The US empire covers the world with nearly 800 military bases, [3] multi-lateral (NATO) and bi-lateral military alliances, a dominant position in the self-styled international financial institutions (World Bank, International Monetary Fund) and with multi-national banks, investment houses and industries in Asia, Latin America, Europe and elsewhere.
China did not challenge or borrow the US model of military driven empire building. Even less does it look at the previous Japanese or German approach to challenging established empires. Its dynamic growth is driven by economic competitiveness, market relations guided by a developmental state and a willingness to borrow, learn, innovate and expand internally and overseas displacing US market supremacy in regions and countries in Latin America, the Middle East and Asia, as well as inside the US and the European Union. [4]
Established Imperial States
World and regional wars, insofar as they involved EIP (and most wars directly and via proxies engaged the imperial states) resulted from efforts to retain privileged positions in established markets, accessing raw materials, exploiting labor via mercantile, colonial, bilateral and multilateral agreements. Frequently trading zones linked the imperial and dependent country and region and excluded potential competitors. Military bases were “super-imposed’ over imperial controlled economic zones. Networks of political clients favored imperial countries.
Given the privileged and early establishment of their imperial domains, EIP portrayed later emerging imperial powers as “aggressors” who threatened “peace”, namely, their hegemonic position. Like the EIP the later states followed a pattern of military conquests of colonial and non-colonial client states of the established imperial states followed by plunder. [5] Lacking the networks, satraps and clients of the EIS, they relied on military power, separatist movements and “fifth columnists” (local movements whose primary loyalty was to the rising imperial power). The RIP claimed that its “legitimate” quest for a share of world power was blocked by illegal economic boycotts of access to raw materials and colonial style mercantile systems which closed potential markets. [6]

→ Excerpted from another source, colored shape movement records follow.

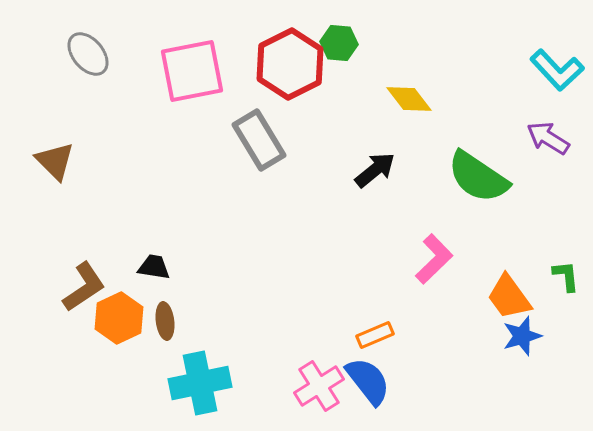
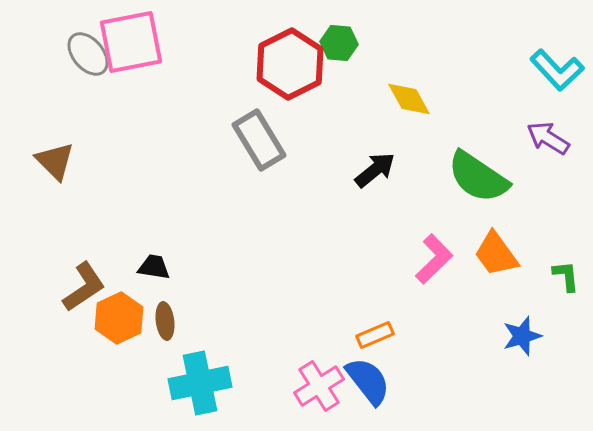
pink square: moved 61 px left, 29 px up
yellow diamond: rotated 9 degrees clockwise
orange trapezoid: moved 13 px left, 43 px up
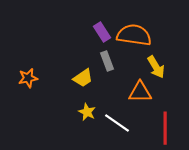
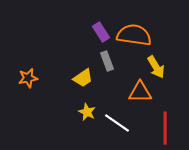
purple rectangle: moved 1 px left
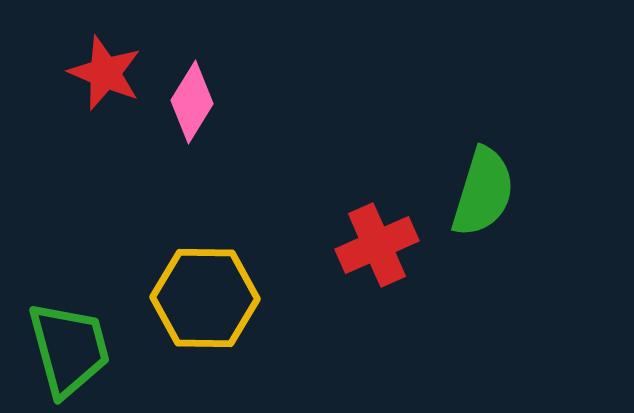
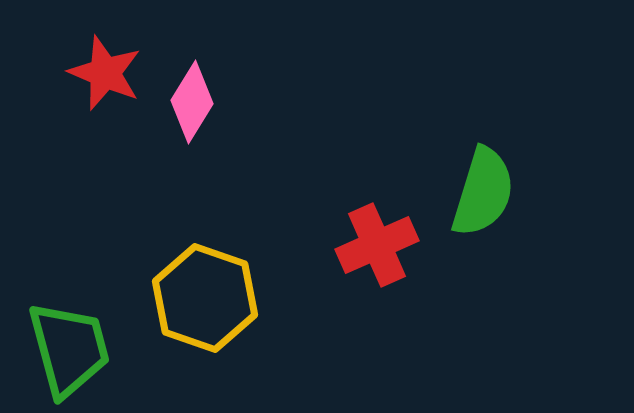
yellow hexagon: rotated 18 degrees clockwise
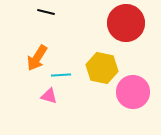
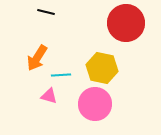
pink circle: moved 38 px left, 12 px down
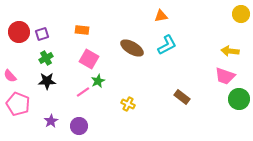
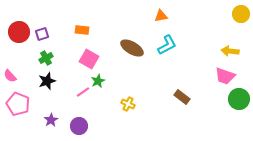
black star: rotated 18 degrees counterclockwise
purple star: moved 1 px up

The EIP defeat of the RIP (Germany and Japan) with the essential backing of the USSR and the USA established the bases for a new set of empires which competed and conflicted on a new bases. The USSR established a military-ideological group of satellite states confined to Eastern Europe in which the imperial center economically subsidized its clients in exchange for political control. The US replaced the European colonial powers via a worldwide network of military treaties and the forceful penetration of former colonial states with a system of neo-colonial dependencies. [7]
The collapse of the Soviet empire and the implosion of the USSR briefly opened new vistas in Washington, for a unipolar empire without competitors or challengers, a ‘pax Americana’. [8] This ‘vision’ based on a superficial one dimensional analysis of US imperial military supremacy ignored several crucial weaknesses.
1) The relative decline of US economic power faced with stiff competition from the EU, Japan, the newly industrializing countries and beginning in the early nineties from China.
2) The fragile foundations of US imperial power in the Third World based on highly vulnerable client collaborators whose economies, subject to pillage, were not sustainable.
3) The de-industrialization and financialization of the US economy leading to a decline of merchandise trade and an increasing dependence on income from financial services. The almost complete specularization of the financial sector led to great volatility and the pillage of productive assets as collateral for the mounting debt overhang.
In other words, the ‘external edifice’ of a unipolar empire obfuscated the deepening internal rot and deep contradiction between greater external expansion and domestic deterioration. The rapid military expansion of the US, replacing the USSR’s Warsaw pact with the incorporation of the Eastern European countries into NATO created the image of an irrepressible dynamic empire. The pillage and transfer of wealth from Russia, Eastern Europe and the former Soviet Republic gave the appearance of a dynamic economic empire.
There were several problems with this viewpoint insofar as the pillage was a one-shot windfall; the plunder, mostly enriched Russian gangster oligarchs; and the privatized public firms passed mostly into the hands of Germany and the countries of the European Union. The US Empire which bore the cost of promoting the downfall of the USSR was not the prime economic beneficiary – its gains were mostly military, ideological and symbolic.
The fateful long term consequences of the post Soviet, US military victories occurred during the Bush senior and Clinton regimes of the early and mid 1990’s. The US invasion of Iraq and rapid fire smash-up of Yugoslavia gave an enormous impetus to US military driven empire building. The rapid military victories, the subsequent de facto colonization of Northern Iraq and control over its trade and budget revived the idea that imperial rule via colonization was a viable historical project.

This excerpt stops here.